To be clear, when discussing a potentially dystopic future for open source, it’s necessary to emphasize both modifiers – potential and future. The present, commercialization friction or no, is a veritable paradise compared to the landscape a decade ago let alone two.
But just as many in the United States have had a wakeup call about taking the stability of our civic institutions for granted, those with an interest in seeing open source remain a vital and robust model moving forward should remember that the price of freedom is high. It always has been.
Pieter Humphrey says:
May 11, 2018 at 4:00 pm
Hyperscale clouds are a clear and present danger to open source innovation. Why would anyone open source with permissive licenses when they hyperscale clouds can simply rob them blind?
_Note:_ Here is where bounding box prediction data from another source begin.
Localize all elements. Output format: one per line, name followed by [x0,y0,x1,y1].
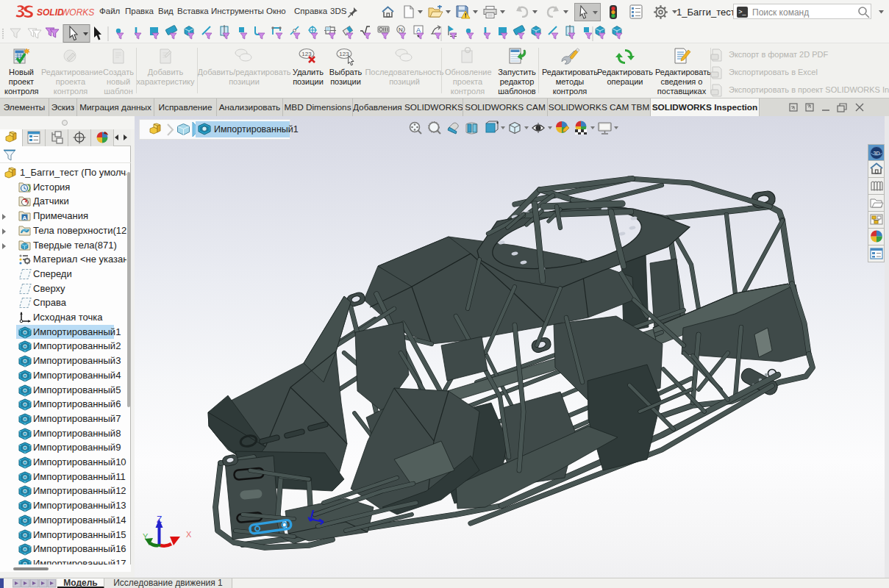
svg-text:WORKS: WORKS [61,7,94,18]
svg-text:123: 123 [301,51,312,57]
svg-text:SOLID: SOLID [37,7,64,18]
svg-text:123: 123 [339,51,349,57]
svg-text:A: A [416,26,421,34]
svg-text:N: N [399,26,403,33]
svg-text:X: X [186,530,192,539]
svg-text:A: A [23,215,27,221]
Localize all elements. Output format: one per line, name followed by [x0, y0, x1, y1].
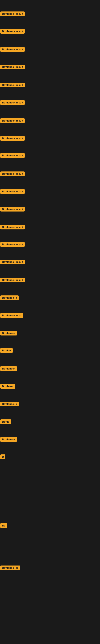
- bottleneck-badge-15: Bottleneck result: [0, 260, 25, 264]
- bottleneck-item-9: Bottleneck result: [0, 153, 25, 158]
- bottleneck-badge-24: Bottle: [0, 420, 11, 424]
- bottleneck-badge-13: Bottleneck result: [0, 225, 25, 230]
- bottleneck-item-6: Bottleneck result: [0, 100, 25, 105]
- bottleneck-badge-4: Bottleneck result: [0, 64, 25, 69]
- page-container: Bottleneck resultBottleneck resultBottle…: [0, 0, 100, 644]
- bottleneck-badge-11: Bottleneck result: [0, 189, 25, 194]
- bottleneck-item-13: Bottleneck result: [0, 225, 25, 230]
- bottleneck-badge-10: Bottleneck result: [0, 172, 25, 176]
- bottleneck-item-18: Bottleneck resu: [0, 313, 23, 318]
- bottleneck-badge-20: Bottlen: [0, 348, 13, 353]
- bottleneck-badge-21: Bottleneck: [0, 366, 17, 371]
- bottleneck-item-25: Bottleneck: [0, 437, 17, 442]
- bottleneck-item-10: Bottleneck result: [0, 172, 25, 176]
- bottleneck-badge-19: Bottleneck: [0, 331, 17, 336]
- bottleneck-badge-7: Bottleneck result: [0, 118, 25, 123]
- bottleneck-badge-6: Bottleneck result: [0, 100, 25, 105]
- bottleneck-badge-23: Bottleneck r: [0, 402, 19, 406]
- bottleneck-item-11: Bottleneck result: [0, 189, 25, 194]
- bottleneck-item-1: Bottleneck result: [0, 12, 25, 16]
- bottleneck-item-3: Bottleneck result: [0, 47, 25, 52]
- bottleneck-badge-25: Bottleneck: [0, 437, 17, 442]
- bottleneck-item-19: Bottleneck: [0, 331, 17, 336]
- bottleneck-item-29: Bottleneck re: [0, 566, 20, 570]
- bottleneck-item-15: Bottleneck result: [0, 260, 25, 264]
- bottleneck-item-20: Bottlen: [0, 348, 13, 353]
- bottleneck-item-7: Bottleneck result: [0, 118, 25, 123]
- bottleneck-item-5: Bottleneck result: [0, 83, 25, 87]
- bottleneck-item-12: Bottleneck result: [0, 207, 25, 212]
- bottleneck-item-23: Bottleneck r: [0, 402, 19, 406]
- bottleneck-item-26: B: [0, 454, 5, 459]
- bottleneck-badge-1: Bottleneck result: [0, 12, 25, 16]
- bottleneck-badge-22: Bottlenec: [0, 384, 15, 388]
- bottleneck-badge-3: Bottleneck result: [0, 47, 25, 52]
- bottleneck-badge-29: Bottleneck re: [0, 566, 20, 570]
- bottleneck-item-8: Bottleneck result: [0, 136, 25, 141]
- site-title: [0, 0, 100, 2]
- bottleneck-item-28: Bo: [0, 523, 7, 528]
- bottleneck-item-22: Bottlenec: [0, 384, 15, 388]
- bottleneck-item-16: Bottleneck result: [0, 278, 25, 282]
- bottleneck-item-24: Bottle: [0, 420, 11, 424]
- bottleneck-badge-16: Bottleneck result: [0, 278, 25, 282]
- bottleneck-item-14: Bottleneck result: [0, 242, 25, 247]
- bottleneck-badge-9: Bottleneck result: [0, 153, 25, 158]
- bottleneck-badge-2: Bottleneck result: [0, 29, 25, 34]
- bottleneck-badge-14: Bottleneck result: [0, 242, 25, 247]
- bottleneck-badge-12: Bottleneck result: [0, 207, 25, 212]
- bottleneck-badge-28: Bo: [0, 523, 7, 528]
- bottleneck-badge-17: Bottleneck r: [0, 296, 19, 300]
- bottleneck-item-4: Bottleneck result: [0, 64, 25, 69]
- bottleneck-badge-8: Bottleneck result: [0, 136, 25, 141]
- bottleneck-badge-5: Bottleneck result: [0, 83, 25, 87]
- bottleneck-item-2: Bottleneck result: [0, 29, 25, 34]
- bottleneck-item-17: Bottleneck r: [0, 296, 19, 300]
- bottleneck-badge-18: Bottleneck resu: [0, 313, 23, 318]
- bottleneck-item-21: Bottleneck: [0, 366, 17, 371]
- bottleneck-badge-26: B: [0, 454, 5, 459]
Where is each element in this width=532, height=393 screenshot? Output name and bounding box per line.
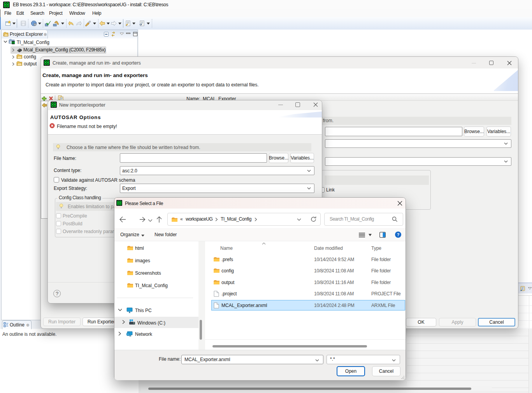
svg-text:EB: EB [12, 41, 15, 44]
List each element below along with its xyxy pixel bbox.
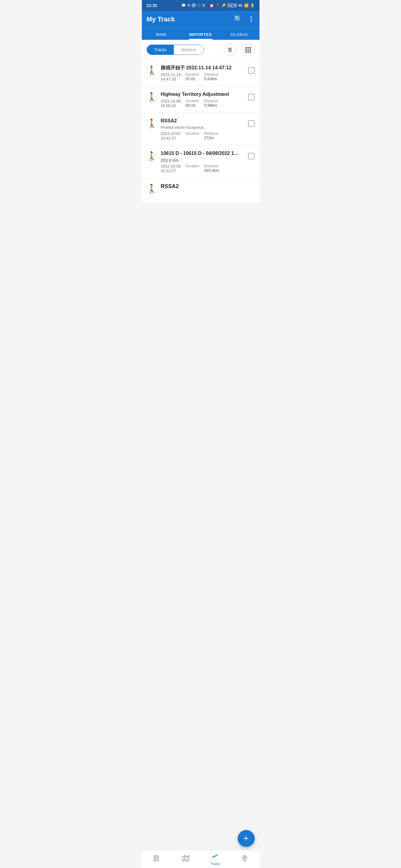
track-item[interactable]: 🚶 RSSA2 [142,178,259,203]
distance-value: 203.4km [204,168,219,173]
track-datetime: 2022-10-07 10:42:27 [161,131,181,141]
track-content: Highway Territory Adjustment 2022-10-06 … [161,91,245,108]
track-duration-item: Duration 01:01 [185,72,199,82]
track-content: 路线开始于 2022-11-14 14:47:12 2022-11-14 14:… [161,65,245,82]
volte-icon: VoLTE [228,4,237,7]
location-pin-icon: 📍 [216,3,220,7]
duration-label: Duration [185,164,199,168]
signal-icon: 📶 [244,3,249,7]
track-datetime: 2022-11-14 14:47:16 [161,72,181,82]
track-item[interactable]: 🚶 10615 D - 10615 D - 04/08/2022 14:... … [142,146,259,178]
distance-label: Distance [204,99,218,103]
duration-value: 00:19 [185,103,199,107]
track-item[interactable]: 🚶 RSSA2 Prueba sector Azuqueca 2022-10-0… [142,113,259,146]
duration-label: Duration [185,131,199,135]
track-checkbox[interactable] [248,67,255,74]
track-duration-item: Duration 00:19 [185,99,199,108]
layers-icon: ⬡ [197,3,200,7]
tab-mine[interactable]: MINE [142,28,181,40]
track-time: 21:12:27 [161,168,181,173]
tracks-filter-button[interactable]: Tracks [147,45,174,55]
track-content: RSSA2 Prueba sector Azuqueca 2022-10-07 … [161,118,245,141]
track-title: Highway Territory Adjustment [161,91,245,98]
track-meta: 2022-10-06 21:12:27 Duration Distance 20… [161,164,245,173]
track-checkbox[interactable] [248,153,255,159]
tab-global[interactable]: GLOBAL [220,28,259,40]
walking-icon: 🚶 [147,184,157,193]
track-meta: 2022-10-07 10:42:27 Duration Distance 27… [161,131,245,141]
duration-value: 01:01 [185,76,199,81]
track-distance-item: Distance 5.62km [204,72,218,82]
mail-icon: ✉ [188,3,191,7]
track-meta: 2022-10-06 16:58:33 Duration 00:19 Dista… [161,99,245,108]
app-bar-actions: 🔍 ⋮ [234,15,255,24]
distance-value: 3.98km [204,103,218,107]
app-title: My Track [147,16,175,23]
track-checkbox[interactable] [248,94,255,100]
tab-bar: MINE IMPORTED GLOBAL [142,28,259,40]
track-distance-item: Distance 203.4km [204,164,219,173]
alarm-icon: ⏰ [209,3,214,7]
track-title: 10615 D - 10615 D - 04/08/2022 14:... [161,150,239,157]
track-duration-item: Duration [185,131,199,141]
track-checkbox[interactable] [248,120,255,127]
walking-icon: 🚶 [147,65,157,75]
battery-icon: 🔋 [250,3,255,7]
track-meta: 2022-11-14 14:47:16 Duration 01:01 Dista… [161,72,245,82]
tab-imported[interactable]: IMPORTED [181,28,220,40]
duration-label: Duration [185,72,199,76]
track-datetime: 2022-10-06 16:58:33 [161,99,181,108]
track-item[interactable]: 🚶 Highway Territory Adjustment 2022-10-0… [142,87,259,113]
status-time: 11:31 [147,3,157,8]
track-distance-note: 203.0 Km [161,158,245,163]
track-subtitle: Prueba sector Azuqueca [161,125,245,130]
select-all-button[interactable] [242,43,255,56]
track-content: 10615 D - 10615 D - 04/08/2022 14:... 20… [161,150,245,173]
track-date: 2022-10-06 [161,164,181,168]
app-bar: My Track 🔍 ⋮ [142,11,259,28]
filter-toggle: Tracks Markers [147,44,204,55]
distance-label: Distance [204,164,219,168]
distance-label: Distance [204,72,218,76]
status-bar: 11:31 💬 ✉ P ⬡ 支 ⏰ 📍 🔑 VoLTE 4G 📶 🔋 [142,0,259,11]
alipay-icon: 支 [202,3,205,8]
distance-value: 5.62km [204,76,218,81]
track-content: RSSA2 [161,183,255,191]
walking-icon: 🚶 [147,151,157,161]
track-list: 🚶 路线开始于 2022-11-14 14:47:12 2022-11-14 1… [142,60,259,203]
duration-label: Duration [185,99,199,103]
trash-icon: 🗑 [228,47,233,53]
markers-filter-button[interactable]: Markers [174,45,204,55]
4g-icon: 4G [238,4,242,7]
track-datetime: 2022-10-06 21:12:27 [161,164,181,173]
chat-icon: 💬 [181,3,186,7]
track-date: 2022-10-07 [161,131,181,136]
search-icon[interactable]: 🔍 [234,15,243,24]
track-title: RSSA2 [161,118,245,124]
track-time: 10:42:27 [161,136,181,141]
track-title: RSSA2 [161,183,255,190]
track-time: 16:58:33 [161,103,181,108]
track-title: 路线开始于 2022-11-14 14:47:12 [161,65,245,71]
track-duration-item: Duration [185,164,199,173]
grid-select-icon [245,47,251,53]
delete-button[interactable]: 🗑 [224,43,236,56]
track-time: 14:47:16 [161,77,181,82]
track-distance-item: Distance 3.98km [204,99,218,108]
walking-icon: 🚶 [147,92,157,102]
filter-bar: Tracks Markers 🗑 [142,40,259,60]
track-date: 2022-11-14 [161,72,181,77]
walking-icon: 🚶 [147,119,157,128]
distance-value: 272m [204,135,218,140]
track-date: 2022-10-06 [161,99,181,103]
distance-label: Distance [204,131,218,135]
key-icon: 🔑 [222,3,226,7]
track-item[interactable]: 🚶 路线开始于 2022-11-14 14:47:12 2022-11-14 1… [142,60,259,87]
track-distance-item: Distance 272m [204,131,218,141]
status-icons: 💬 ✉ P ⬡ 支 ⏰ 📍 🔑 VoLTE 4G 📶 🔋 [181,3,255,8]
more-options-icon[interactable]: ⋮ [248,16,255,23]
p-icon: P [192,3,196,7]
Especially when it’s the leading clouds that have the money and cache of employment.
I predict the rise in popularity of new OSS license types that prevent cloud scale monetization. Simply put, the rich should pay taxes.
Per Buer says:
May 12, 2018 at 4:36 am
Use the Affero GPL. It’s a pain in the ass to work with. But if you want to you can use it and you’re then certain the hyperscalers will be unable to use it.
I agree wholeheartedly, btw. Today, the only ones who are able to do any infrastructure innovation are the hyperscalers. If you are bringing to market a service which is already bundled in their offering you’re in the same situation as trying to offer people an alternative browser in the late 90s.
There are potential innovation that our company could bring to market but where we’re reluctant to do so as the only possible monetization lies with the hyperscalers.
Zack Urlocker says:
September 2, 2018 at 6:26 pm
If it’s a danger to open source, it’s one that has been self-inflicted. Developers have chosen permissive licenses which give everyone the permission to do anything they want. They can hardly blame cloud providers for taking them up on the offer. Those who don’t want that bargain would be advised to consider different licensing.